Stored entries
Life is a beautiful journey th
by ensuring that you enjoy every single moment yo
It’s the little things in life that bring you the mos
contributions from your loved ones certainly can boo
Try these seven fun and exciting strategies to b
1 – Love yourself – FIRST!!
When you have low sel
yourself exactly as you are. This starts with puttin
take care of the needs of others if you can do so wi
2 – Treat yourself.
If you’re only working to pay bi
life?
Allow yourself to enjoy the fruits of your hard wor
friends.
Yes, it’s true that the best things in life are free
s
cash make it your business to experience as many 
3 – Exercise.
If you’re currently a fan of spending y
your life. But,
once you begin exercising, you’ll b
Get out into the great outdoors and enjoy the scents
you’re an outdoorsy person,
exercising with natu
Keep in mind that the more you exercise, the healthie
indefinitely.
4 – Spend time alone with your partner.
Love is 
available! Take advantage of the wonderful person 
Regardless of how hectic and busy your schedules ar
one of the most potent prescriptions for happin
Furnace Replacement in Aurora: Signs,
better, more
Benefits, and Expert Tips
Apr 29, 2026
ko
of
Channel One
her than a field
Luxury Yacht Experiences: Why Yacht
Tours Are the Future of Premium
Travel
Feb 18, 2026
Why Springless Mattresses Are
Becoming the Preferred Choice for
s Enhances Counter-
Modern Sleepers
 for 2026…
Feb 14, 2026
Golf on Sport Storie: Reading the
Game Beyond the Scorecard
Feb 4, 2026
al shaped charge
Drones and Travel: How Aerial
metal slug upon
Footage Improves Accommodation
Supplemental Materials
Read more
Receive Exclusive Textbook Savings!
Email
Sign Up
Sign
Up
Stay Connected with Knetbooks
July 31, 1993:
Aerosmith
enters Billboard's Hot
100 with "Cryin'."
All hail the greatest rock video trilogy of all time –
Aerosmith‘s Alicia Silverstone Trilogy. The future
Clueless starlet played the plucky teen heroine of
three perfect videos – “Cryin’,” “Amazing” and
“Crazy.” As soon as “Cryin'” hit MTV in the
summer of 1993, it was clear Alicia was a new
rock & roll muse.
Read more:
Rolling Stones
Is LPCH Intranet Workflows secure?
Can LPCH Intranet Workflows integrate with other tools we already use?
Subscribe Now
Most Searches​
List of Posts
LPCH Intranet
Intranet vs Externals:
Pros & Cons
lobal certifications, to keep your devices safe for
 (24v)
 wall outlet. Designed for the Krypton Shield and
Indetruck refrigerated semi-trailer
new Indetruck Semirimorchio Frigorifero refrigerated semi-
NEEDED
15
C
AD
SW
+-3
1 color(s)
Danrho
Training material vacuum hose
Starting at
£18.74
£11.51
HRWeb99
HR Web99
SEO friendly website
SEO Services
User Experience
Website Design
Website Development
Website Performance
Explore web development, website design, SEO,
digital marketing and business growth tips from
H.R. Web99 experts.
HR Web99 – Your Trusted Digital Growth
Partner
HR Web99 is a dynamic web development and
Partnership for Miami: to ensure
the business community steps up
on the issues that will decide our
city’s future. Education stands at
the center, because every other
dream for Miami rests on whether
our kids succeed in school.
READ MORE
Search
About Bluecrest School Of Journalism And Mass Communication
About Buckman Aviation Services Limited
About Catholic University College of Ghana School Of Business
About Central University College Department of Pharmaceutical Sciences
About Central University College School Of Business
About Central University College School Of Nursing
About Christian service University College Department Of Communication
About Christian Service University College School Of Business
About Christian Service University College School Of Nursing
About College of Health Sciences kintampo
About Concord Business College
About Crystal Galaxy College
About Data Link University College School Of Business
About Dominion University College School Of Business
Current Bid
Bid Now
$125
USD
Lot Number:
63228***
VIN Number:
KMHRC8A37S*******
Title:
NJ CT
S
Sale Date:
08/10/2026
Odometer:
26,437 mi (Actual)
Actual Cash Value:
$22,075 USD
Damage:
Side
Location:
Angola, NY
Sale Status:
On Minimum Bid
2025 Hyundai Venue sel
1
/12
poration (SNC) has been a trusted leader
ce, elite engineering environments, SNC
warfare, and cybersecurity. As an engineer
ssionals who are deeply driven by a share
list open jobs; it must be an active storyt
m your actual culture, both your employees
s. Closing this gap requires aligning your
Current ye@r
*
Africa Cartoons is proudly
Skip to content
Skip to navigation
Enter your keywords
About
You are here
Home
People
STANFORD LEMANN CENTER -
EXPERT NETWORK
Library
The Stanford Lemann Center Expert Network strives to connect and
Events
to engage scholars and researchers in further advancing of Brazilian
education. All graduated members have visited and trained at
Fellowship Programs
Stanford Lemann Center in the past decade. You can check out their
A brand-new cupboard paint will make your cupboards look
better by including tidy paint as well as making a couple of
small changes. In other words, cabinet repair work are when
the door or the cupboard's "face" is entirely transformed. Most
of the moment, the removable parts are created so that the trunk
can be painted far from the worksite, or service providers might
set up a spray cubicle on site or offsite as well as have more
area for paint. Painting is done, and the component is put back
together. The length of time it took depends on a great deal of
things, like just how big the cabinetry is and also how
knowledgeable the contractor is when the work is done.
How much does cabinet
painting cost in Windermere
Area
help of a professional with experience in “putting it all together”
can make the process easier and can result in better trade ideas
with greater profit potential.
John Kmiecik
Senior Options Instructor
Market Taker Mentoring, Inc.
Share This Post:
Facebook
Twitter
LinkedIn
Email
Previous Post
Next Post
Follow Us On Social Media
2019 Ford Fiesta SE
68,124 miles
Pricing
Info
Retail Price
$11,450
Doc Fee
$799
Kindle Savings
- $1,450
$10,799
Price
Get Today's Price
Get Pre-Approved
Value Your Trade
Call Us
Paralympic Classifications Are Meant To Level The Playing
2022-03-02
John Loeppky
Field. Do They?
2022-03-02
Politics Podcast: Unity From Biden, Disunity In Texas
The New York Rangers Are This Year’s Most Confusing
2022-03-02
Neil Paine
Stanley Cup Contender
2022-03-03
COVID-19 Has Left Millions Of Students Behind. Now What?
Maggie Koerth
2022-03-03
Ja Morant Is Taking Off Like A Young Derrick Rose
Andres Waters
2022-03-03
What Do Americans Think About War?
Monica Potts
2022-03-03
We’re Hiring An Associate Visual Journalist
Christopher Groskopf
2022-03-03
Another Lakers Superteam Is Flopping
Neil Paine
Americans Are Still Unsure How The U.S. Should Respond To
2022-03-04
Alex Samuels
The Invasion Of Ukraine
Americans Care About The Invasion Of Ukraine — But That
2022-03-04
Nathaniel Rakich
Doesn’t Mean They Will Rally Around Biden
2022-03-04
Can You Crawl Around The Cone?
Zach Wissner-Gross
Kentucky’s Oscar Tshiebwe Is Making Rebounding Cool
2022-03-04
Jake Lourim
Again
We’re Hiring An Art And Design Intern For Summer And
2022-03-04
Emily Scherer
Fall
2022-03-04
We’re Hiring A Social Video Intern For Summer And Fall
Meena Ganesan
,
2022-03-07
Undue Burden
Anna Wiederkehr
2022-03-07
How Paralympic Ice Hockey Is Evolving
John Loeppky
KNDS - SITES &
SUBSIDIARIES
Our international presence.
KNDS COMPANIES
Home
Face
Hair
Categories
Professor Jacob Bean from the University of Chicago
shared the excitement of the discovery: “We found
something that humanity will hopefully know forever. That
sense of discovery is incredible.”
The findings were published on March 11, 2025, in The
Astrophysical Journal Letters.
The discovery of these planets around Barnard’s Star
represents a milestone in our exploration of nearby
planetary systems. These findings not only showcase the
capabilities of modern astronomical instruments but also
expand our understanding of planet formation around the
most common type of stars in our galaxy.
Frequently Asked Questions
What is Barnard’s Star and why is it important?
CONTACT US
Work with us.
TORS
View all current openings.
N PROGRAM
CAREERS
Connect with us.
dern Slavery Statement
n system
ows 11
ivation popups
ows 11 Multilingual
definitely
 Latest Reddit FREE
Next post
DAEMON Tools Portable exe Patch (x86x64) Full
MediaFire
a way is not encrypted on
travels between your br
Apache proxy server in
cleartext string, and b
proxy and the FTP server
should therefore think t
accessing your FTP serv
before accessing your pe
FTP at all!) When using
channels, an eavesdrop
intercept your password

**Work to be completed**
A single number is the whole answer: how many lines in the entries hold the word "Social".

**Answer to this task**
2